# PS3 as a blu-ray player - a few questions



## basementjack (Sep 18, 2006)

Hi - 

I'd love to get a PS3 as a blu ray player.

Somewhere I've read it won't scale blueray - that I've got to have 1080p - can anyone confirm/deny this - I'd like to use 720p, but 1080i would be acceptible.

---------------------------------------

Question 2 - 
I have a 10% off target coupon.
I suppose my options are:

Base 20g PS3 for $450
60 g PS3 for $540.

Both have a hard drive, blueray, wireless controller, and hdmi.
any reason not to go for the $450 option?


----------



## Harold Dale (Jun 26, 2006)

No I believe it won't scale DVD's it only outputs them at 480p. Blu Ray though I'm pretty sure it will do it at 720,1080i/p. The only bad thing about the PS3 is its extremely noisy .


----------



## Rodny Alvarez (Apr 25, 2006)

I talked to one of my friends today and he said there bringing the units(PS3) back, they are overheating and the power cord is melting because the power supply is to small, he works at Walmart. 
:dontknow: :dontknow: 

Somebody with this problem??


----------



## Harold Dale (Jun 26, 2006)

I haven't heard anything about that?


----------



## nova (Apr 30, 2006)

There is/was a phony story floating around the net about a recall. I can't find a credible source that would indicate the story is true.


----------



## Snatcher (Jan 8, 2007)

As you've been told, it doesn't scale blu ray to 720p, so you have to use 1080i or 1080p.

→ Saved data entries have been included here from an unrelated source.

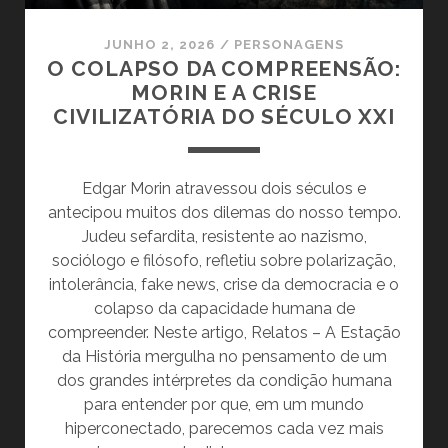
JUNHO 2, 2026
/
PERSONAGENS
O COLAPSO DA COMPREENSÃO:
MORIN E A CRISE
CIVILIZATÓRIA DO SÉCULO XXI
Edgar Morin atravessou dois séculos e
antecipou muitos dos dilemas do nosso tempo.
Judeu sefardita, resistente ao nazismo,
sociólogo e filósofo, refletiu sobre polarização,
intolerância, fake news, crise da democracia e o
colapso da capacidade humana de
compreender. Neste artigo, Relatos – A Estação
da História mergulha no pensamento de um
dos grandes intérpretes da condição humana
para entender por que, em um mundo
hiperconectado, parecemos cada vez mais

About buying the 20 GB model, only if you care about the wireless and card readers, since you can upgrade the drive yourself.

I've had one since mid december, and it has been great for SACD over HDMI and Blu ray playback (with the remote, not using the regular PS3 controller)


----------



## John Simpson (May 10, 2007)

You're correct about the scaling... or none of it.

_Edit that: _the new firmware is a ripper! Plays havoc with our older HD plasma, though... bright flashes or total darkness will confuse the screen, and it'll run through the mode settings trying to find 1080p. Can get annoying...


----------



## SteveCallas (Apr 29, 2006)

I believe there was just a new firmware (1.8?) released for the PS3 that will allow it to do scaling on SD dvds as well as older PS1 and PS2 games. It also fixes many of the HDMI handshake issues that the PS3 has been having with various display devices when outputting 1080p.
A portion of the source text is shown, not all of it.